Race 9 - Post 5:35 EDT - Champagne Stakes - Gr.1

9. Pretty Wild (3-1) (2-1)
5. Erinsouthernman (6-1) (3-1)
6. Outer Reef (9-2) (7-2)

T/M play #9 Pretty Wild has finished 2nd in 2 straight Grade 1 races, behind a couple of the top-rated juveniles in North America, Sky Mesa and Whywhywhy.

#5 Erinsouthernman broke his maiden in convincing style on September 1st, and should successfully stretch out to this 1-turn 8 1/2F race getting lasix for his 2nd lifetime try.

T/M play #6 Outer Reef graduated in his 3rd trip to the post when going a mile at Belmont, and should be moving well late in this 9-horse field.


Race 10 - Post 6:06 EDT

6. Foreverness (2-1) (2-1)
9. Depth Charge (5-1) (3-1)
3. Steve's Thunder (10-1) (5-1)

Periphery Play

7. Tommy Lees Shadow (20-1) (12-1)

D/P-T/M play (83/24.1) #6 Foreverness has had 3 races on grass, winning 2 and finishing 3rd by a head in the other. He was D/Q'd from his last, however, and placed 4th for swerving out nearing the wire. He'll need a perfect trip from Bailey, but has the edge over this group of 10 N.Y.S.B.'s going a mile and an 8th on the Inner Turf Course.
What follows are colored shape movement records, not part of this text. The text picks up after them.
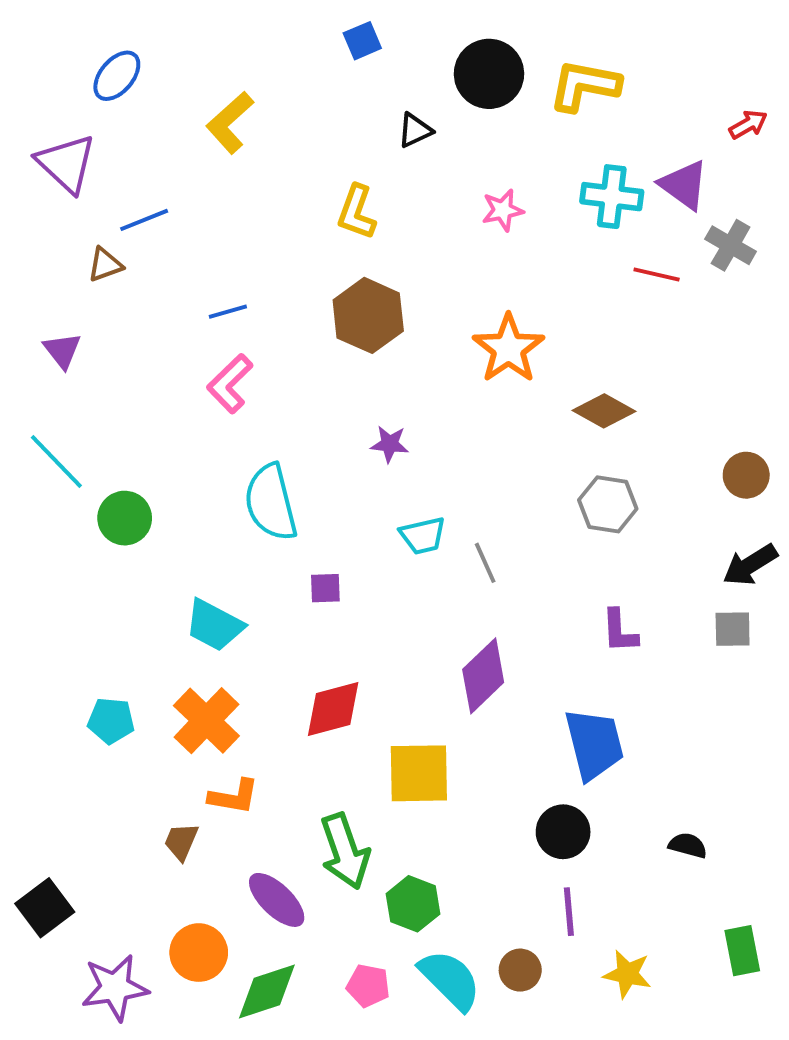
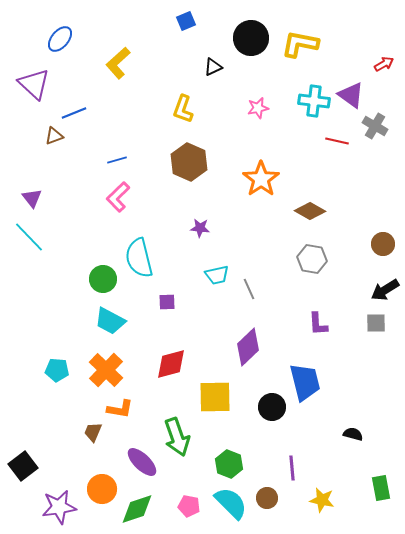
purple triangle: (62, 350) -> (32, 198), moved
green circle: (125, 518) -> (103, 279), moved
black circle: (563, 832) -> (272, 407), moved
green hexagon: (413, 904) -> (229, 464), moved

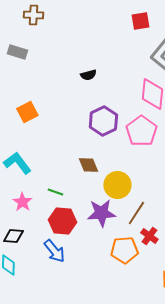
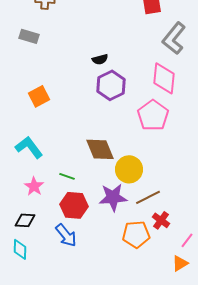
purple hexagon: (103, 121) -> (111, 85), moved
brown diamond: (88, 165) -> (100, 149), size x1.4
brown line: (136, 213) -> (148, 197), turned 30

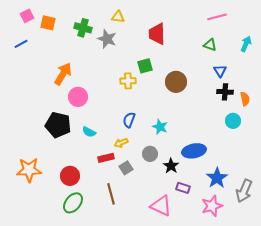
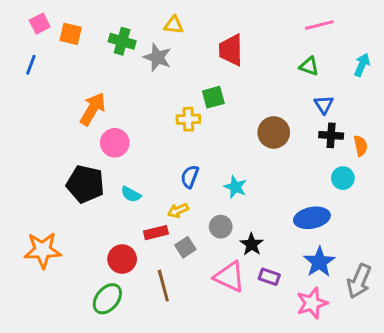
blue line: (21, 44) -> (31, 65), turned -40
brown circle: (176, 82) -> (274, 132), moved
blue ellipse: (194, 151) -> (312, 218), moved
red circle: (70, 176) -> (122, 259), moved
pink triangle: (161, 206) -> (230, 277), moved

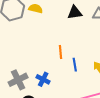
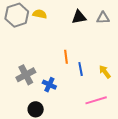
gray cross: (18, 80) -> (26, 75), moved

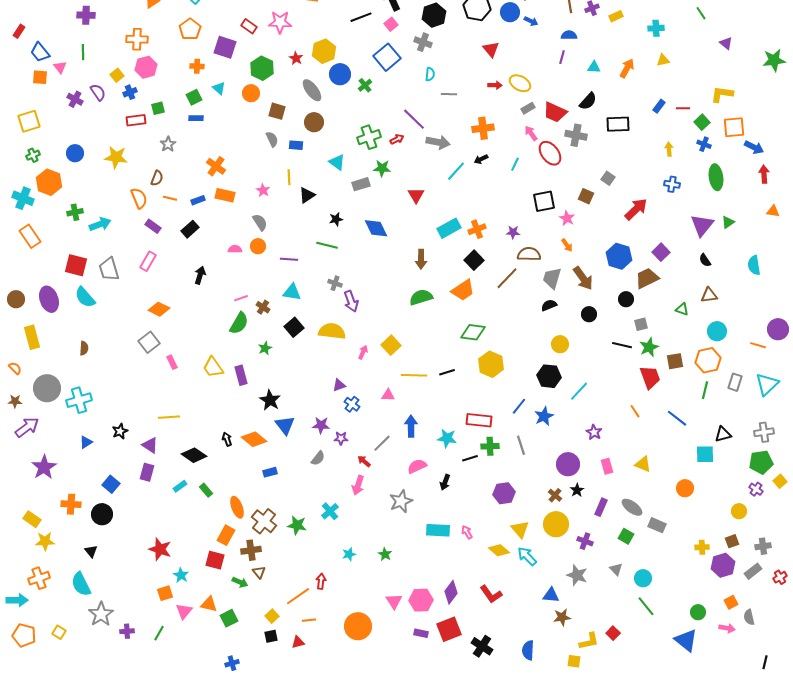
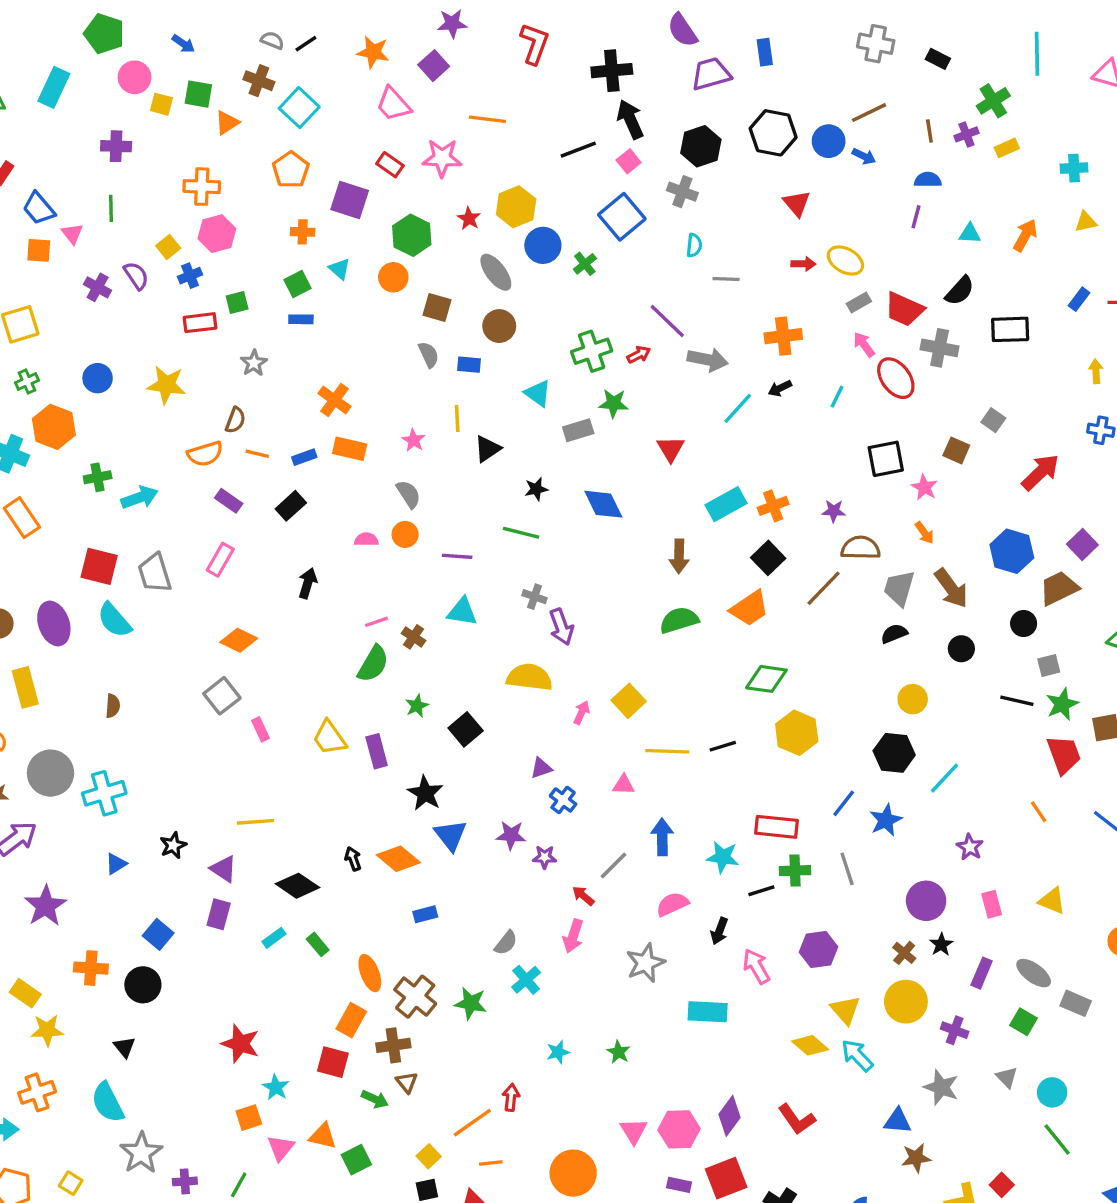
orange semicircle: (139, 198) -> (205, 454), turned 95
black square: (294, 327) -> (466, 729), moved
gray semicircle: (318, 458) -> (506, 943), moved
pink arrow: (467, 532) -> (756, 966), moved, size x1.5

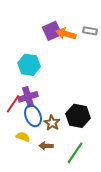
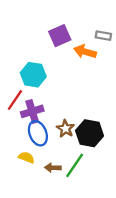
orange arrow: (66, 34) -> (85, 52), moved
red line: (13, 104) -> (15, 100), moved
brown star: (52, 123) -> (65, 129), moved
green line: (75, 153) -> (75, 165), moved

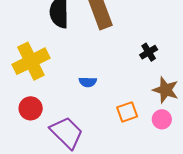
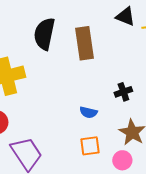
blue semicircle: (88, 82) -> (88, 112), moved

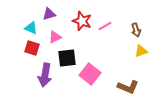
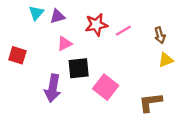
red star: (82, 21) -> (96, 25), turned -30
cyan triangle: (31, 28) -> (36, 13), moved, turned 48
red square: (32, 48) -> (17, 55), moved
brown L-shape: (128, 87) -> (150, 102), turned 150

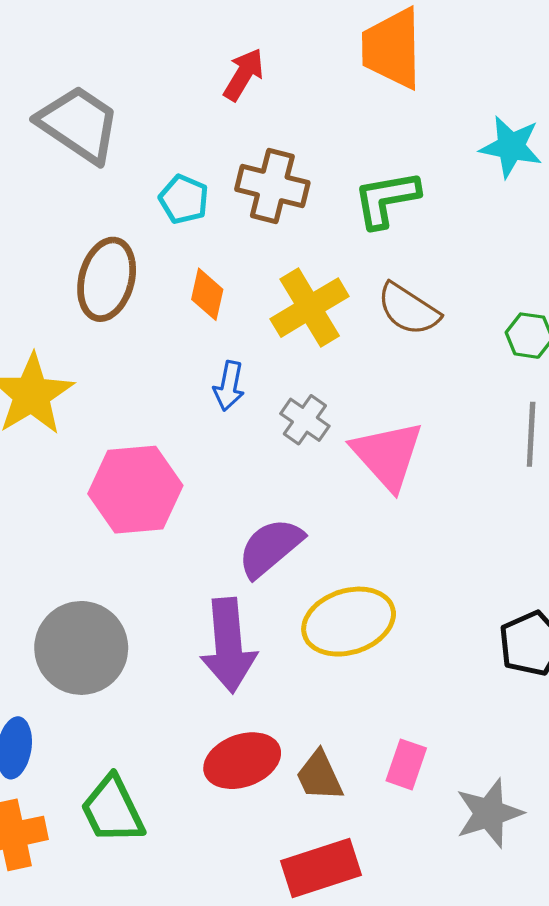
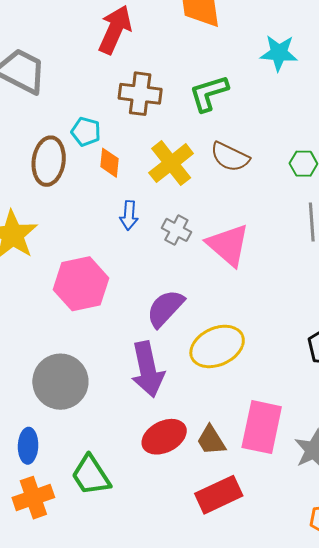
red arrow: (244, 74) -> (115, 30), size x1.5
cyan pentagon: (184, 199) -> (86, 132), moved
pink rectangle: (406, 764) -> (262, 427), size x1.8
#9 Depth Charge clipped heels and stumbled in the run to the first turn in his last, pretty much losing all chance at a top 3 finish. He ran well in his prior though, also against the top pick, when finishing 5th beaten only 2 lengths with a 23.3 FF in his first try back from a 7 1/2 month layoff.

#3 Steve's Thunder returns from a 52 day break and should be rolling late if he gets a clear trip from Gryder. He has run well on 2 occasions at this distance and on this course, including a maiden breaking score.

Wide Out play #7 Tommy Lees Shadow showed some early lick in his last from a 10-hole beginning before fading back to finish well behind Foreverness. But he too graduated this trip and course 3-back, and should get a good ride from new pilot Bridgmohan.